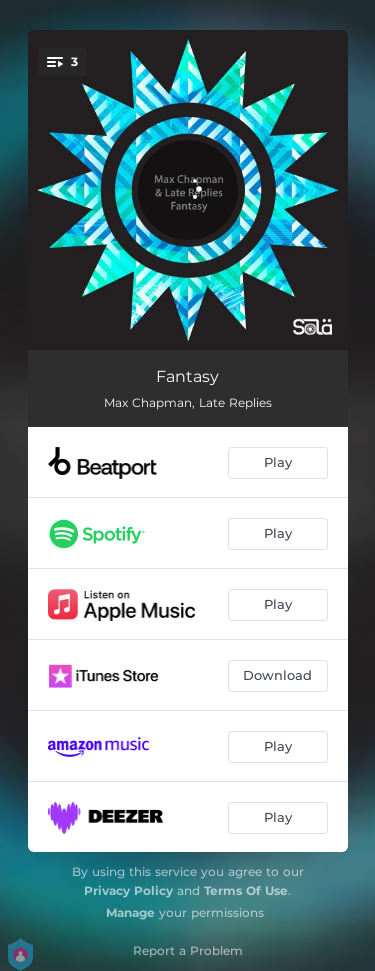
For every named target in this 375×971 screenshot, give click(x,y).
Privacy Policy (128, 890)
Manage (130, 912)
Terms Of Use (246, 890)
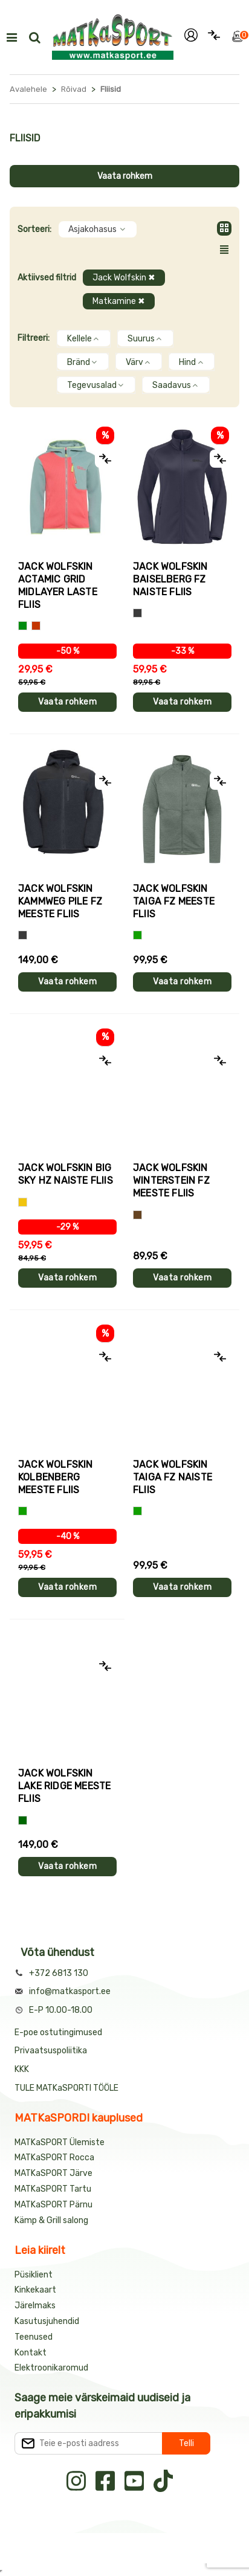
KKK (22, 2069)
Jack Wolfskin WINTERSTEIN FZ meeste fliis (171, 1180)
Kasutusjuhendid (47, 2321)
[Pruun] (137, 1214)
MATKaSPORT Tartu (53, 2189)
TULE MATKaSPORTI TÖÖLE (66, 2088)
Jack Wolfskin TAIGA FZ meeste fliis (174, 901)
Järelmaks (35, 2305)
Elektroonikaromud (51, 2368)
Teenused (34, 2337)
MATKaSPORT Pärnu (54, 2205)
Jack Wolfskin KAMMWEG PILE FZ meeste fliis (60, 901)
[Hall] (137, 613)
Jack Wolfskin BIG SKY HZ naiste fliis (65, 1174)
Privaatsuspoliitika (51, 2050)
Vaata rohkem (124, 176)
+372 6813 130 (58, 1973)
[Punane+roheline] (35, 625)
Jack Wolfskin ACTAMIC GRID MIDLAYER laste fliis (57, 585)
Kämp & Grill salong (51, 2220)
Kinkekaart (35, 2290)
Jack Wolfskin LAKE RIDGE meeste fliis (64, 1785)
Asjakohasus (97, 229)
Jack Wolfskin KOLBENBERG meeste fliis (55, 1477)
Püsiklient (34, 2275)
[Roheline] (137, 935)
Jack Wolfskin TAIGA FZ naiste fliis (172, 1477)
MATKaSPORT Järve (53, 2173)
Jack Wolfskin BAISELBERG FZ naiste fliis (170, 579)
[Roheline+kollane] (22, 625)
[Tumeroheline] (22, 1820)
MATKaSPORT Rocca (54, 2157)
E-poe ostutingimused (58, 2032)
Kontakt (31, 2353)
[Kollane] (22, 1202)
#####
**WORK ORDER**
Return the entries verbatim without images.

**ANSWER TO THE PROBLEM**
For every named target in this 375×971 screenshot, give click(x,y).
Privacy Policy (128, 890)
Manage (130, 912)
Terms Of Use (246, 890)
KKK (22, 2069)
Jack Wolfskin WINTERSTEIN FZ meeste fliis (171, 1180)
Kasutusjuhendid (47, 2321)
[Pruun] (137, 1214)
MATKaSPORT Tartu (53, 2189)
TULE MATKaSPORTI TÖÖLE (66, 2088)
Jack Wolfskin TAIGA FZ meeste fliis (174, 901)
Järelmaks (35, 2305)
Elektroonikaromud (51, 2368)
Teenused (34, 2337)
MATKaSPORT Pärnu (54, 2205)
Jack Wolfskin KAMMWEG PILE FZ meeste fliis (60, 901)
[Hall] (137, 613)
Jack Wolfskin BIG SKY HZ naiste fliis (65, 1174)
Privaatsuspoliitika (51, 2050)
Vaata rohkem (124, 176)
+372 6813 130 (58, 1973)
[Punane+roheline] (35, 625)
Jack Wolfskin ACTAMIC GRID MIDLAYER laste fliis (57, 585)
Kämp & Grill salong (51, 2220)
Kinkekaart (35, 2290)
Jack Wolfskin LAKE RIDGE meeste fliis (64, 1785)
Asjakohasus (97, 229)
Jack Wolfskin KOLBENBERG meeste fliis (55, 1477)
Püsiklient (34, 2275)
[Roheline] (137, 935)
Jack Wolfskin TAIGA FZ naiste fliis (172, 1477)
MATKaSPORT Järve (53, 2173)
Jack Wolfskin BAISELBERG FZ naiste fliis (170, 579)
[Roheline+kollane] (22, 625)
[Tumeroheline] (22, 1820)
MATKaSPORT Rocca (54, 2157)
E-poe ostutingimused (58, 2032)
Kontakt (31, 2353)
[Kollane] (22, 1202)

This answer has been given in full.